The Maoists, until recently, used to name three important political forces, one of them being the institution of monarchy. Suddenly, they have come to the conclusion that only two political forces were left to be recognised — the Maoists and the seven-party alliance. One can easily discern that such analysis was based not on reality but on wishes. A leader who is devoid of real information and floats on wishes leads himself into a false premise and becomes whimsical. Whim makes a person dictatorial. This is high time the Maoist leaders reexamined their premise.
The government officials have based themselves on the wrong assumption that only the King among the constitutional forces can guarantee a victory over the Maoists. They have promised to provide peace and security but it is not being delivered. Their claim of having broken the backbone of the Maoists has been belied time and again.
In this respect the alliance stands as a credible political force, which recognises the influence and strength of all the three forces. They have repeatedly demanded unity among the constitutional forces and clarified that the insurgency could not be ignored. The unity among the forces could only be used to address the insurgency.
Those who have rejected the 12-point agreement have done so because of their prejudice against the Maoists as nothing but terrorists. They fail to see that the insurgents have expressed themselves in favour of a peaceful transition and adherence to multi-party democratic system. They failed to appreciate the Maoists’ one-sided ceasefire with a view to giving peace a chance.
No person with faith in democracy, pluralistic society and dignity of human beings can condone the Maoists’ criminal acts. However, no sane person can ignore the necessity to provide the benefit of doubt to those who want to adopt a new path to solve the myriad problems.
All the three forces have to recognise each other’s influence and importance. One has to recognise the increasing awareness of the Nepali masses who are trying to break the shackles of the feudal past and create a new society based on human dignity and equality. The war has resulted not only in great miseries but also in new and lasting awareness. Those who do not see this and stick to the hackneyed prescription can only lengthen the miseries.
The Maoists must review their 10-year-old struggle but not get swayed by the feeling that the entire masses were with them. They must recognise the harm done to the public and realise that a big segment of Nepalis believe in guarding the institution of monarchy for national unity. People are not ready to accept absolute system under anyone including the King but people have great faith in the institution of monarchy.

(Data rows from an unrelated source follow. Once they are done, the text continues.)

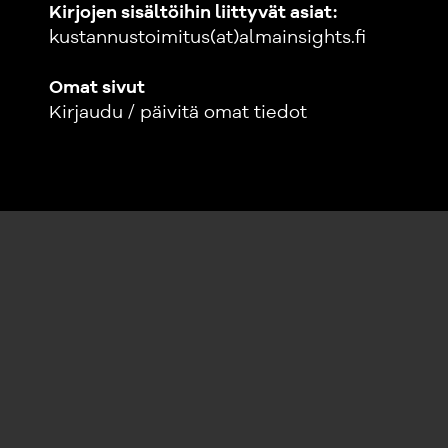
Kirjojen sisältöihin liittyvät asiat:
kustannustoimitus(at)almainsights.fi
Omat sivut
Kirjaudu / päivitä omat tiedot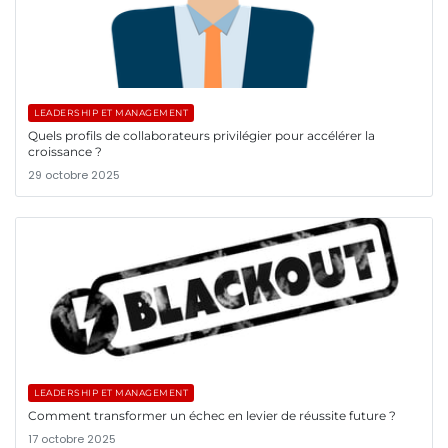
LEADERSHIP ET MANAGEMENT
Quels profils de collaborateurs privilégier pour accélérer la
croissance ?
29 octobre 2025
LEADERSHIP ET MANAGEMENT
Comment transformer un échec en levier de réussite future ?
17 octobre 2025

The royalists must recognise the importance of the parties, including the Communist Party of Nepal (Maoist), and shun the hollow slogan of nationalism and piousness of royal wish. Thanks to the alliance for recognising the problem objectively. They have realised their past mistakes. However, they have yet to assure the people that their agitation is not for power but for real political transformation where all the Nepalis feel freedom and equality. Let all the three forces be objective and introspect honestly.